Pd.merge() show error

Hi! I have 2 questions about the pd.merge() here

Screen Link: https://app.dataquest.io/m/468/business-metrics/7/date-wrangling

1, The right_index=True seems to reset index for a table, but it is used for which table here, for churn or monthly_churn, it looks like to the monthly_churn. but we did not clarify to python, how did python know how to work?

2, we learned pd.merge() in below format before. but it shows error. 'yearmonth' why?

Thank you!!
My Code:

churn = pd.merge(left=churn, right=monthly_churn, how="left", on="yearmonth", right_index=True)

Hi @candiceliu93,

we learned pd.merge() in below format before. but it shows error. 'yearmonth' why?

You are getting an error for that line of code because yearmonth is not a common column in churn and monthly_churn. As the column is only present in churn, you will have to use left_on option instead of on.

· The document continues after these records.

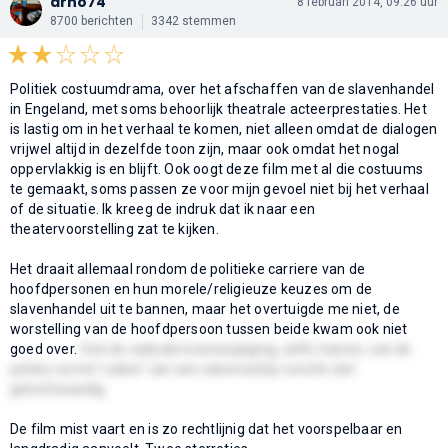
arno74
8 februari 2014, 09:26 uur
8700 berichten
3342 stemmen
Politiek costuumdrama, over het afschaffen van de slavenhandel
in Engeland, met soms behoorlijk theatrale acteerprestaties. Het
is lastig om in het verhaal te komen, niet alleen omdat de dialogen
vrijwel altijd in dezelfde toon zijn, maar ook omdat het nogal
oppervlakkig is en blijft. Ook oogt deze film met al die costuums
te gemaakt, soms passen ze voor mijn gevoel niet bij het verhaal
of de situatie. Ik kreeg de indruk dat ik naar een
theatervoorstelling zat te kijken.
Het draait allemaal rondom de politieke carriere van de
hoofdpersonen en hun morele/religieuze keuzes om de
slavenhandel uit te bannen, maar het overtuigde me niet, de
worstelling van de hoofdpersoon tussen beide kwam ook niet
goed over.
Ook de radicale koerswijziging, zelfs tranen, van de
politici na het 'ruiken' van een slavenschip vond ik niet
geloofwaardig.
De film mist vaart en is zo rechtlijnig dat het voorspelbaar en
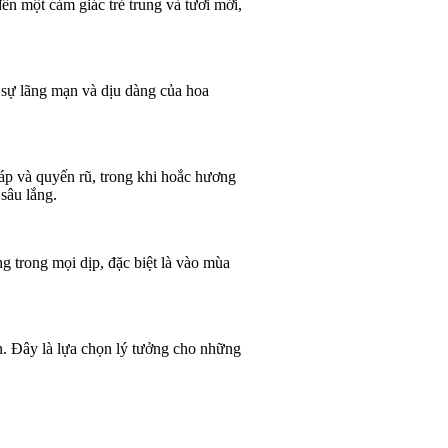
n một cảm giác trẻ trung và tươi mới,
 sự lãng mạn và dịu dàng của hoa
áp và quyến rũ, trong khi hoắc hương
sâu lắng.
 trong mọi dịp, đặc biệt là vào mùa
. Đây là lựa chọn lý tưởng cho những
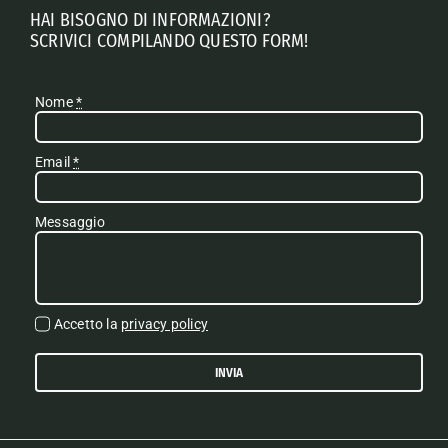
HAI BISOGNO DI INFORMAZIONI?
SCRIVICI COMPILANDO QUESTO FORM!
Nome
*
Email
*
Messaggio
Accetto la
privacy policy
INVIA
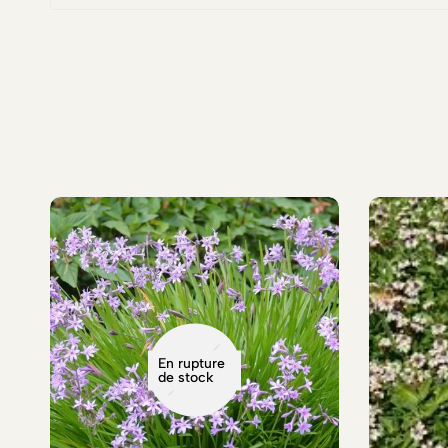
En rupture
de stock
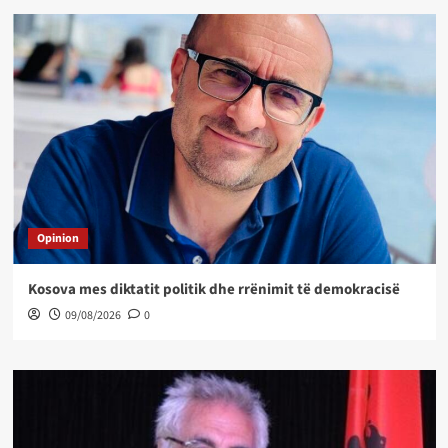
Opinion
Kosova mes diktatit politik dhe rrënimit të demokracisë
09/08/2026
0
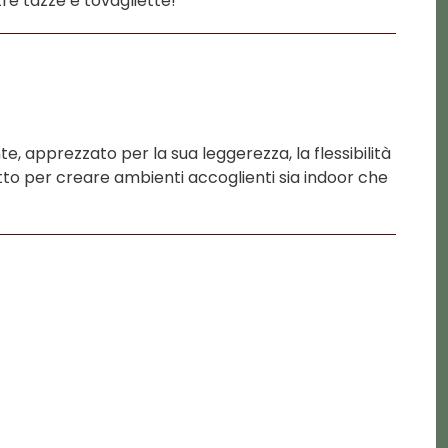
tre tazze e tovagliette!
e, apprezzato per la sua leggerezza, la flessibilità
rfetto per creare ambienti accoglienti sia indoor che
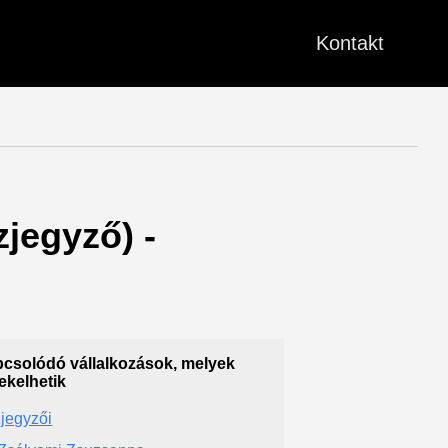
Kontakt
zjegyző) -
csolódó vállalkozások, melyek
ekelhetik
jegyzői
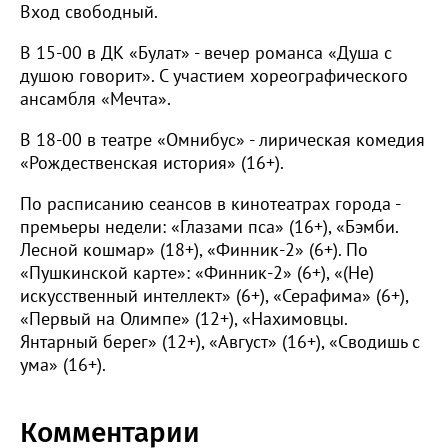
Вход свободный.
В 15-00 в ДК «Булат» - вечер романса «Душа с
душою говорит». С участием хореографического
ансамбля «Мечта».
В 18-00 в театре «Омнибус» - лирическая комедия
«Рождественская история» (16+).
По расписанию сеансов в кинотеатрах города -
премьеры недели: «Глазами пса» (16+), «Бэмби.
Лесной кошмар» (18+), «Финник-2» (6+). По
«Пушкинской карте»: «Финник-2» (6+), «(Не)
искусственный интеллект» (6+), «Серафима» (6+),
«Первый на Олимпе» (12+), «Нахимовцы.
Янтарный берег» (12+), «Август» (16+), «Сводишь с
ума» (16+).
Комментарии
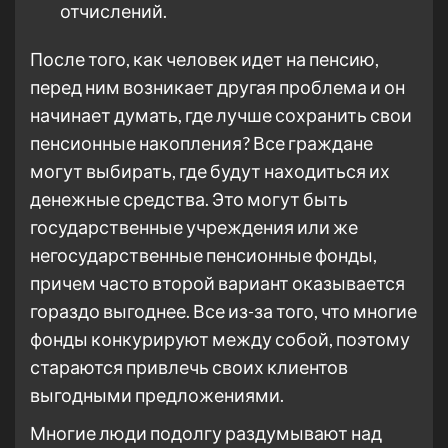
отчислений.
После того, как человек идет на пенсию,
перед ним возникает другая проблема и он
начинает думать, где лучше сохранить свои
пенсионные накопления? Все граждане
могут выбирать, где будут находиться их
денежные средства. Это могут быть
государственные учреждения или же
негосударственные пенсионные фонды,
причем часто второй вариант оказывается
гораздо выгоднее. Все из-за того, что многие
фонды конкурируют между собой, поэтому
стараются привлечь своих клиентов
выгодными предложениями.
Многие люди подолгу раздумывают над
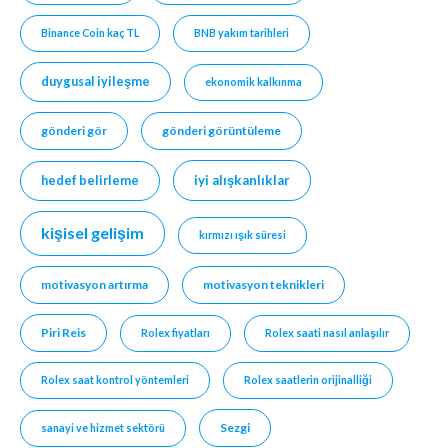
Binance Coin kaç TL
BNB yakım tarihleri
duygusal iyileşme
ekonomik kalkınma
gönderi gör
gönderi görüntüleme
hedef belirleme
iyi alışkanlıklar
kişisel gelişim
kırmızı ışık süresi
motivasyon artırma
motivasyon teknikleri
Piri Reis
Rolex fiyatları
Rolex saati nasıl anlaşılır
Rolex saat kontrol yöntemleri
Rolex saatlerin orijinalliği
Sezgi
sanayi ve hizmet sektörü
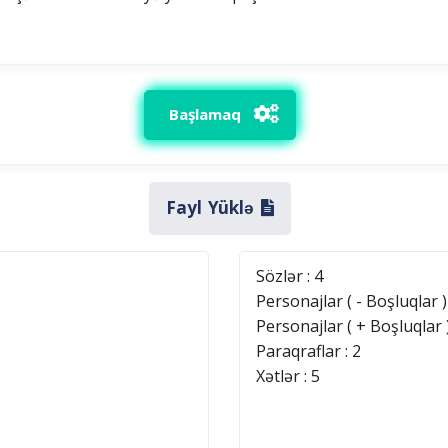
Başlamaq
Fayl Yüklə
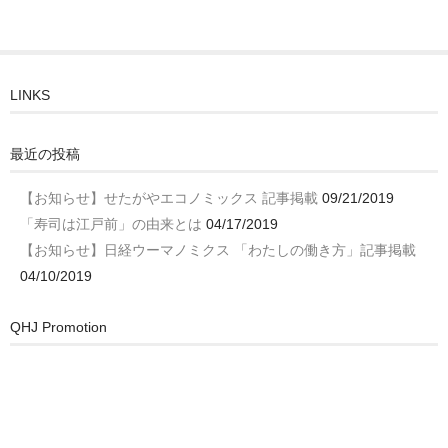
LINKS
最近の投稿
【お知らせ】せたがやエコノミックス 記事掲載
09/21/2019
「寿司は江戸前」の由来とは
04/17/2019
【お知らせ】日経ウーマノミクス 「わたしの働き方」記事掲載
04/10/2019
QHJ Promotion
動
画
プ
レ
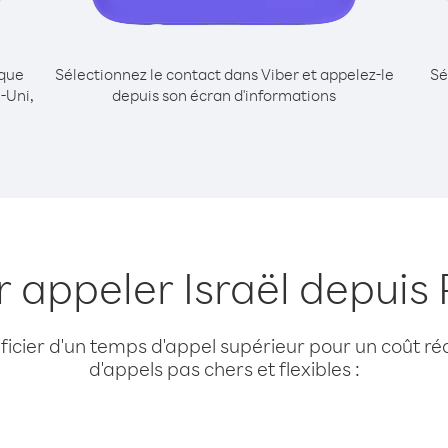
ique
Sélectionnez le contact dans Viber et appelez-le
Sé
-Uni,
depuis son écran d'informations
r appeler Israël depui
cier d'un temps d'appel supérieur pour un coût réd
d'appels pas chers et flexibles :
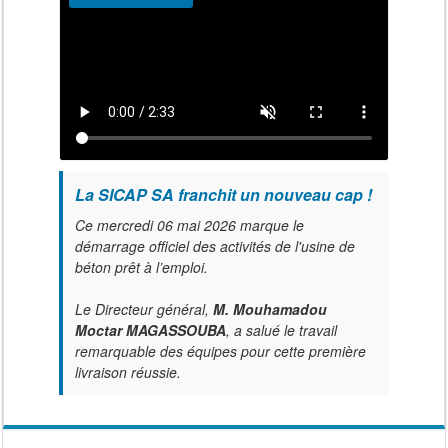
La SICAP SA franchit un nouveau cap !
Ce mercredi 06 mai 2026 marque le
démarrage officiel des activités de l'usine de
béton prêt à l’emploi.
Le Directeur général,
M. Mouhamadou
Moctar MAGASSOUBA
, a salué le travail
remarquable des équipes pour cette première
livraison réussie.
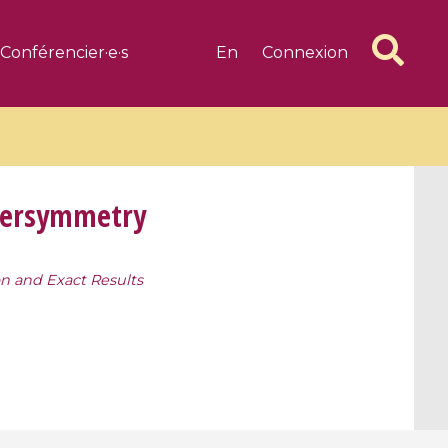
Conférencier·e·s
En
Connexion
upersymmetry
n and Exact Results
6 videos
1 videos
d complex
CIMPA-CIRM Fellowships «
algébrique
Research in Residence »
Introduction to Dissipative
Dynamical Systems in Infinite
Dimensions and Their
Applications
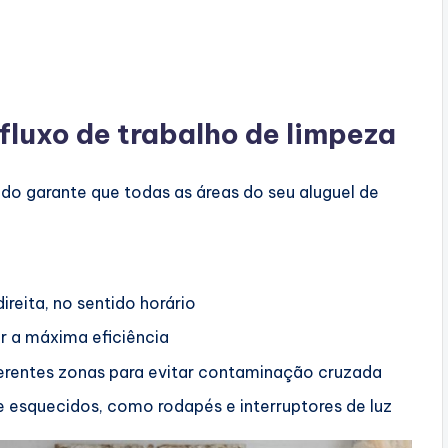
 fluxo de trabalho de limpeza
ido garante que todas as áreas do seu aluguel de
eita, no sentido horário
r a máxima eficiência
ferentes zonas para evitar contaminação cruzada
 esquecidos, como rodapés e interruptores de luz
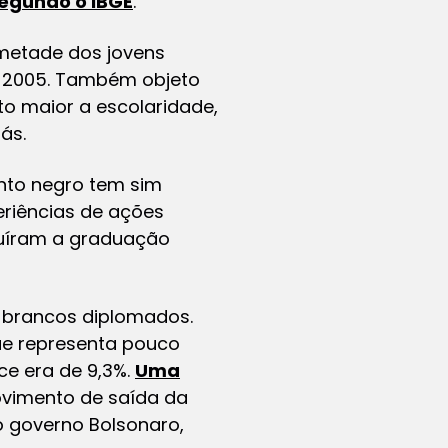
egundo o IBGE
.
metade dos jovens
 2005. Também objeto
to maior a escolaridade,
ás.
ento negro tem sim
eriências de ações
cluíram a graduação
e brancos diplomados.
ue representa pouco
ce era de 9,3%.
Uma
ovimento de saída da
o governo Bolsonaro,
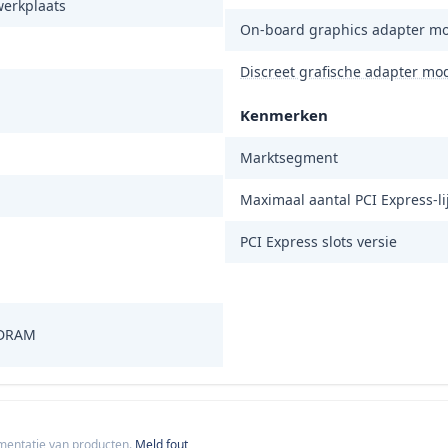
werkplaats
On-board graphics adapter m
Discreet grafische adapter mo
Kenmerken
Marktsegment
Maximaal aantal PCI Express-l
PCI Express slots versie
DRAM
cumentatie van producten.
Meld fout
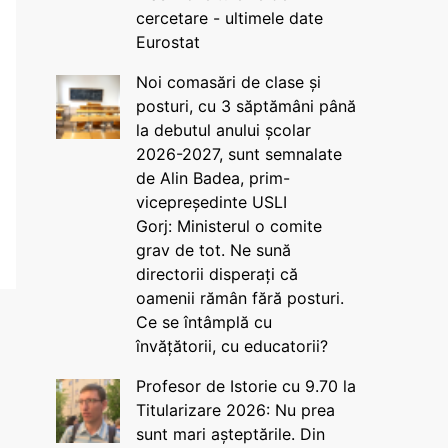
cercetare - ultimele date
Eurostat
Noi comasări de clase și
posturi, cu 3 săptămâni până
la debutul anului școlar
2026-2027, sunt semnalate
de Alin Badea, prim-
vicepreședinte USLI
Gorj: Ministerul o comite
grav de tot. Ne sună
directorii disperați că
oamenii rămân fără posturi.
Ce se întâmplă cu
învățătorii, cu educatorii?
Profesor de Istorie cu 9.70 la
Titularizare 2026: Nu prea
sunt mari așteptările. Din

The option right_index = True does not reset the index for the table. It is merely telling the merge function to use the index of the right dataframe (monthly_churn in this case) as the column to join with the left dataframe (churn in this case). Since we cannot use the option of on in this scenario (there are no common columns in the two dataframes), we have to specify which columns to merge on for both the left (using left_on for churn) and the right (using right_index for monthly_churn) dataframe.

Hope this helps! Let me know if you have any more questions regarding this.

1 Like

So forpd.merge()function, if the values of columns of 2 datasets are same, just the column name different, then we have to specify which key of the dataset we want to use, in this case, we need to use the column of the left dataset,churn. then we have to use the right_index for the column of the right dataset which has the same value as the columns of left data set. Does it mean that we have to use left_on and right_index as a pair to merge 2 data sets that have no common column( i mean not the column name are not the same but the value are same, like yearmonth of churn and churn_month of montly_churn?

Yes, you are correct. You have to specify keys for both the dataframes when they don’t have the same column names. If the churn_month was a column instead of the index (which is the case here) in monthly_churn, then you would have used the option right_on instead of right_index.


Interesting that both options worked for me when I used local. But only right_index worked for Dataquest…

That is interesting, @maksym001. Perhaps one of the @moderators can throw some light on it.